Listening to the Blogosphere

Scoble had a post about his most recent trip to Google today that contained an interesting quote:

A lot more blog listening behavior. Carl Sjogreen, who runs the Google Calendar team, told me that the first thing he does every morning is do this search: “Google Calendar.” He says he answers everyone’s questions, even if you’re a kid in another country with only four readers.

Such a simple thing to do, yet so powerful. Listening to what the bloggers have to say and responding.

It amazes me that this is not standard operating procedure for a product team. Anyone on the team, not just the business guys. Dev, QA, everyone should be watching for conversations about their product and helping to quickly respond. Some of the best feature requests and bug reports come straight from a user's blog. Unfortunately, I don't see a lot of this at the b0rg.

As the DevMgr for two Windows Live products (WL Alerts and WL RSS), I have search feeds in my aggregator (Bloglines) that I check multiple times a day. (We rolled Windows Live Alerts into production this week. There have been a number of posts about the changes, some good, some critical. It has been great to be able to get immediate feedback on what our users think).
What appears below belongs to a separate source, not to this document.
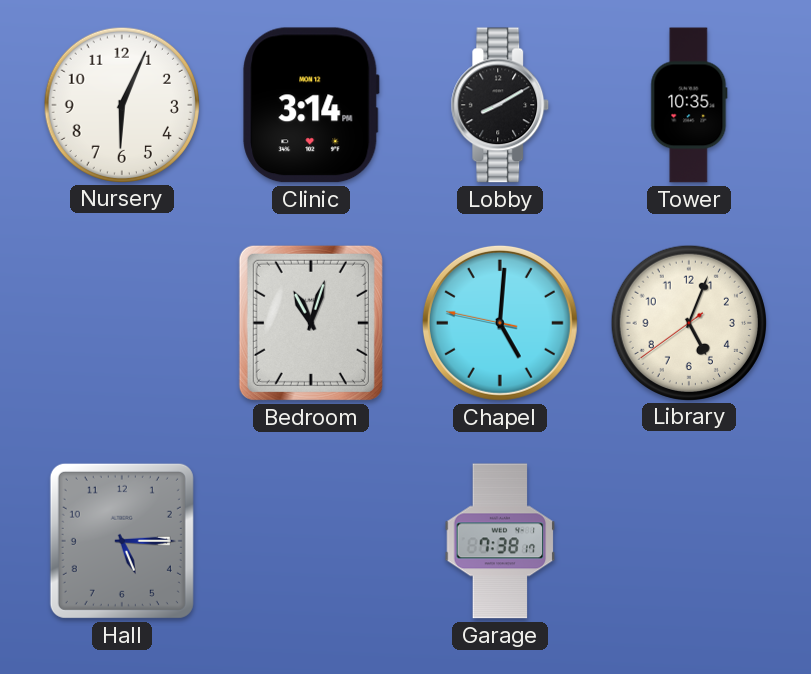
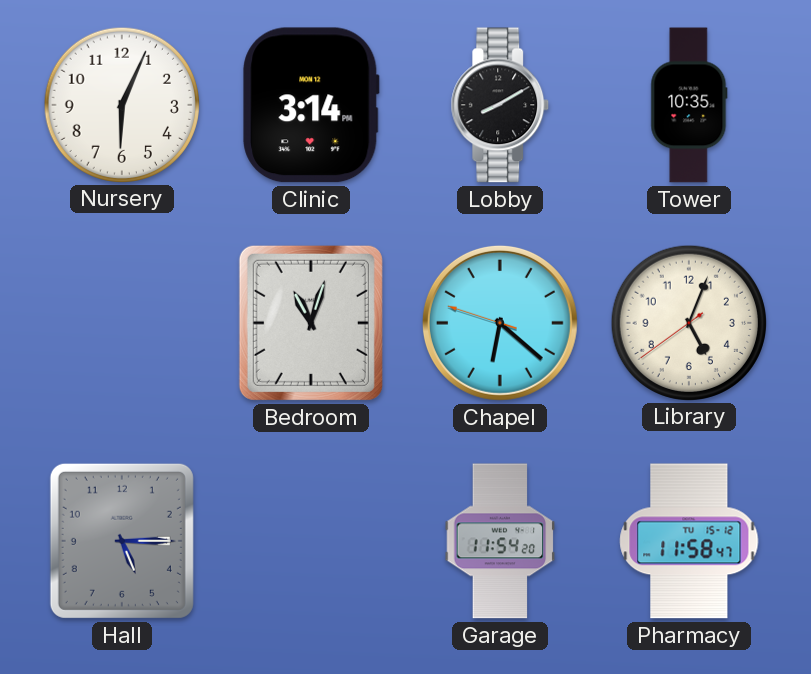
Chapel: 5:00 -> 6:21
Garage: 7:38 -> 11:54
Pharmacy: none -> 11:58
If you are interested in doing something similar for your product, a really easy way to get this rolling is to head over to TagJag (the renamed gada.be), enter a search query (e.g. "msn alerts") and grab the URL for the OPML output. Next, go to your aggregator and import the OPML. You can now easily monitor the conversations going on regarding your product. (If your aggregator doesn't import OPML, find one that does). Currently, TagJag puts together a bunch of sites in the OPML output including:

Technorati
Feedster
Google News
Yahoo News
IceRocket
Flickr
del.icio.us
MSN
Yahoo!
Sphere
Ask
Digg

Some might not apply (e.g. RSS Auctions) - just remove them from your feed list.